Es correcto. La inteligencia artificial se usa en escuelas, hospitales, bancos, empresas y oficinas públicas. Puede mejorar procesos pero también servir para defraudar, suplantar identidades, manipular información o tomar decisiones que afecten derechos sin explicar cómo se llegó a ellas.

Debe haber reglas, pero regular no significa prohibir lo que todavía no entendemos. Una legislación excesiva puede elevar costos, ahuyentar inversiones y dejar fuera a empresas, universidades y desarrolladores mexicanos. Sería contradictorio intentar protegernos de una tecnología mientras renunciamos a crearla.

La innovación necesita libertad. Friedrich Hayek escribió en Los fundamentos de la libertad: “La libertad es esencial para dejar espacio a lo imprevisto y lo impredecible”. Nadie sabe qué proyecto o aplicación funcionará. La creación tecnológica nace de probar, equivocarse y volver a intentar.

Europa ofrece una advertencia.
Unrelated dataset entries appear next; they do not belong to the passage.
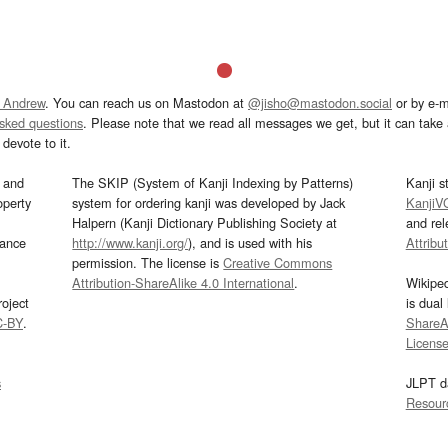
 Andrew
. You can reach us on Mastodon at
@jisho@mastodon.social
or by e-m
asked questions
. Please note that we read all messages we get, but it can take a
devote to it.
and
The SKIP (System of Kanji Indexing by Patterns)
Kanji s
operty
system for ordering kanji was developed by Jack
KanjiV
Halpern (Kanji Dictionary Publishing Society at
and re
mance
http://www.kanji.org/
), and is used with his
Attribu
permission. The license is
Creative Commons
Attribution-ShareAlike 4.0 International
.
Wikipe
oject
is dual
C-BY
.
ShareAl
Licens
s
JLPT d
Resour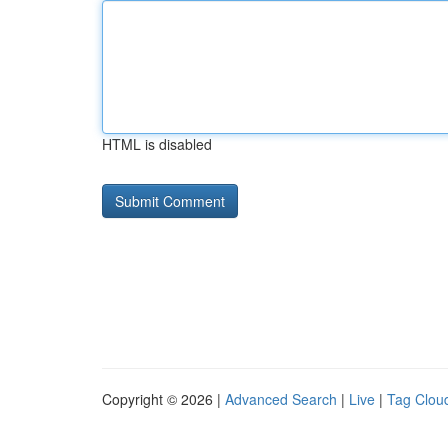
HTML is disabled
Copyright © 2026 |
Advanced Search
|
Live
|
Tag Clou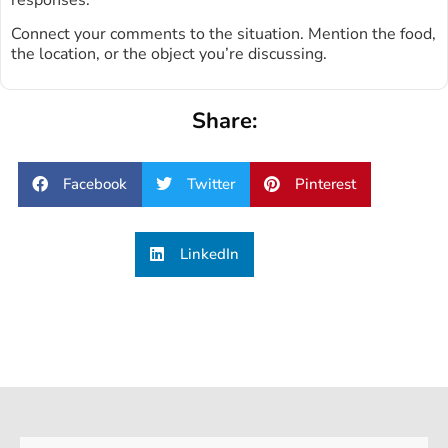
Connect your comments to the situation. Mention the food,
the location, or the object you’re discussing.
Share:
Facebook
Twitter
Pinterest
LinkedIn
El informe El futuro de la competitividad europea, elaborado por Mario Draghi por encargo de la Comisión Europea en 2024, afirma que “la postura regulatoria de la Unión Europea hacia las empresas tecnológicas obstaculiza la innovación”. Señala que existen alrededor de cien leyes tecnológicas y más de 270 reguladores en redes digitales. Advierte que los costos de cumplimiento favorecen a las grandes compañías, mientras las empresas jóvenes pueden decidir no operar en Europa.

El informe reconoce que el rezago europeo no se explica sólo por la regulación. También pesan la falta de capital, la fragmentación del mercado y las dificultades para crecer. La lección es clara: cuando las normas se acumulan sin coordinación, quienes tienen recursos las cumplen; quienes apenas comienzan quedan fuera.

México debe avanzar por casos concretos y riesgos comprobables. No es lo mismo usar inteligencia artificial para clasificar documentos que para negar un crédito, emitir un diagnóstico, vigilar personas o intervenir en una elección. La exigencia de transparencia debe aumentar conforme crece el impacto sobre la vida de alguien.

Las reglas tampoco deben escribirse sólo desde el Congreso o el Gobierno. Deben participar universidades, científicos, programadores, empresas, especialistas en derechos y usuarios. Quien regula debe escuchar a quien conoce y desarrolla la tecnología.

La decisión no es entre regular o innovar. El reto es hacer ambas cosas bien. México debe proteger a las personas sin condenarse a comprar durante décadas la tecnología que otros países sí se atrevieron a crear.